I realized a few things the other night when I was driving through the rural parts of Sacramento. The full moon draped a blue slip over the fields and across the sky. It was the way you expect driving through enormous planes of nothingness to feel: cold, sober, a slick black road rolling beneath the wheels. A*Teens came on the stereo (because some loves never die), and it dawned on me that I'm grateful for the season I'm in.

It's nice to be old enough to pretend I know better, but young enough to reap forgiveness with each mistake I make (and there are a lot of mistakes). I "don't know anything about anything," but that isn't so bad because smarter, more capable adults don't expect answers from me--only questions. And my mind is like a bonfire, sparking popping eating growing...and full of questions.

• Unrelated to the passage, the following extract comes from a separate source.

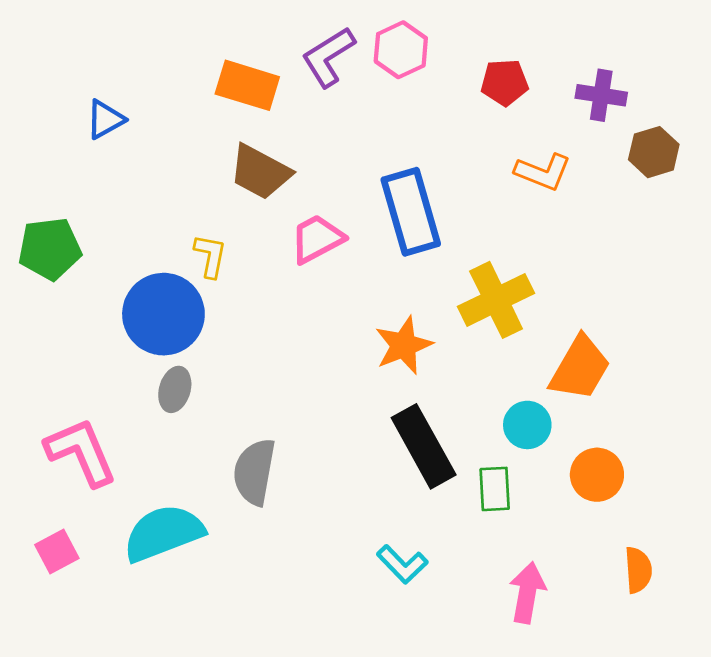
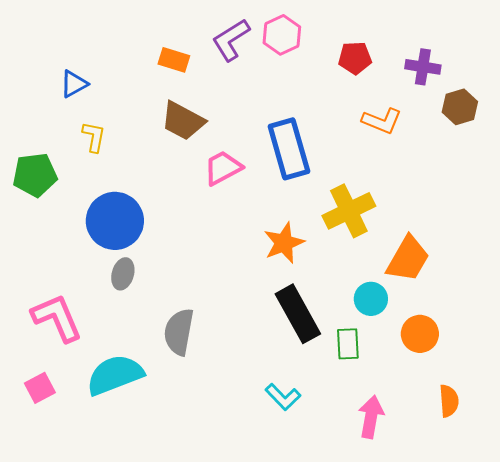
orange rectangle: (247, 85) -> (174, 60), size x0.7
yellow L-shape: (210, 256) -> (94, 137), moved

It's nice to be young enough to not yet have a past filled with regrets.

But why is it that when we're young, we're pressured to grow up? And then once we're grown up, we try and chase our youth until we die?

I hope I stay with someone into their old age--not literally. Not like I will with Fred--two geezers yelling at each other because we forgot to turn on our hearing aids. I'd like to touch the center of people and make them laugh (or even cry?), to inspire a change that stays long after I'm gone. I've spent so many years trying to abolish insincerity, to inspire awe, to cultivate special things, but now I'm not sure if I've changed a thing. I'm not even sure if I've succeeded in changing myself.

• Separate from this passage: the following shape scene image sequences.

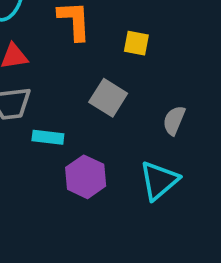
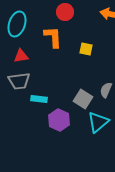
gray square: (108, 98) -> (83, 99), moved

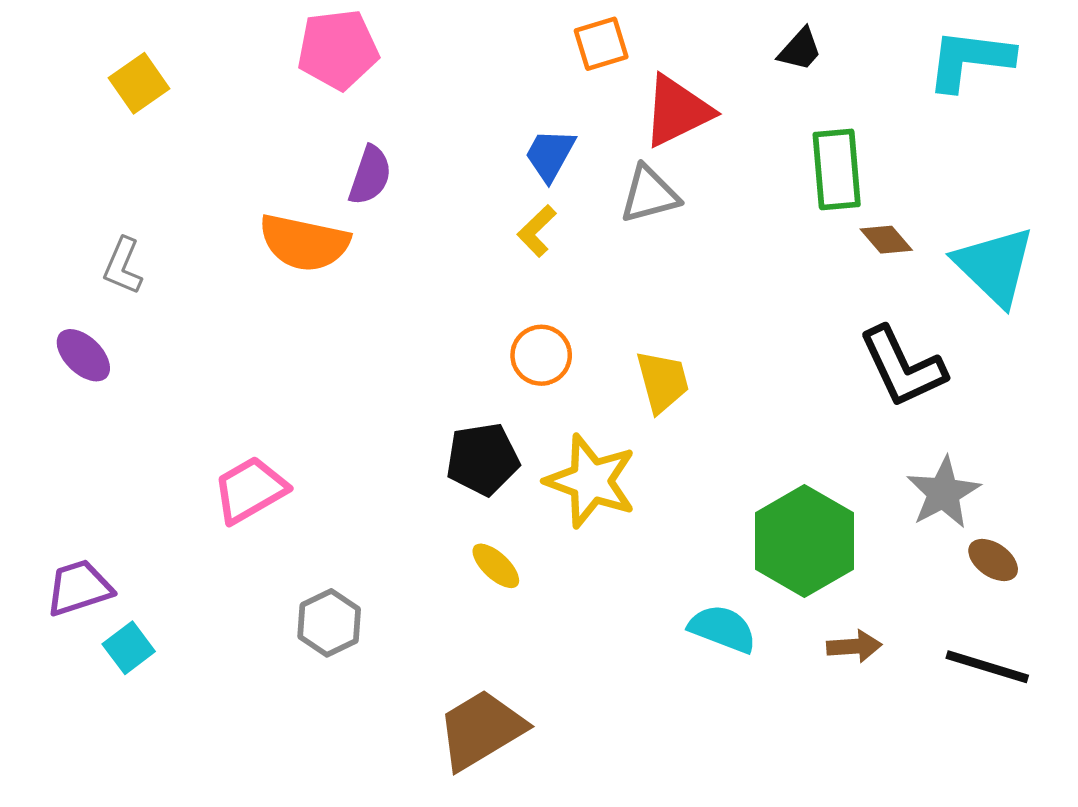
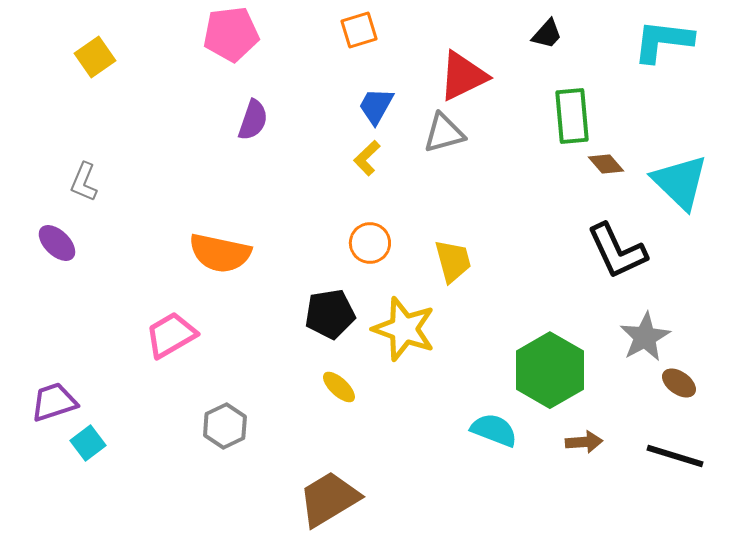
orange square: (601, 44) -> (359, 30), moved
orange semicircle: (304, 243) -> (220, 253), moved

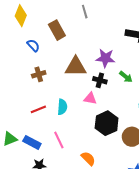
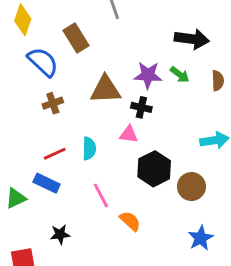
blue semicircle: (33, 45) -> (43, 62), size x1.6
green arrow: (126, 77) -> (180, 74), moved
pink line: (59, 140) -> (101, 195), moved
blue rectangle: (32, 142) -> (47, 183), moved

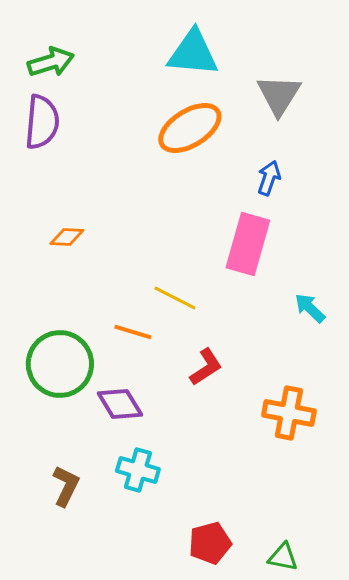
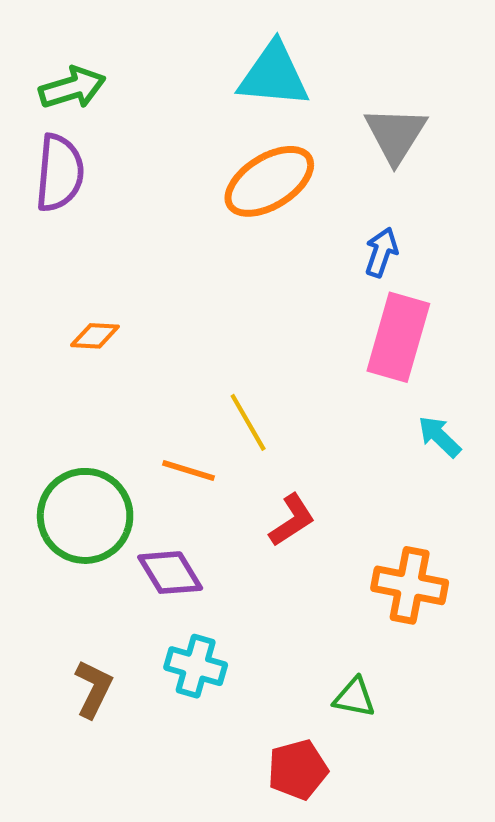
pink rectangle: (248, 244) -> (398, 337), moved
yellow line: (175, 298) -> (248, 422), turned 33
green triangle: (283, 557) -> (354, 697), moved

In seventh grade, I took a friend's picture with a disposable camera during lunch. She was hugging a tree, her backpack tossed to the side and her tongue sticking out to proudly display a mouthful of chewed-up Cheetos. I don't have that picture anymore. After the camera flashed, she laughed and it made me laugh, and that's what I remember now. Not the picture, but the laughing.

And when I think about that, I realize that maybe I'm not sure what season I'm in anymore.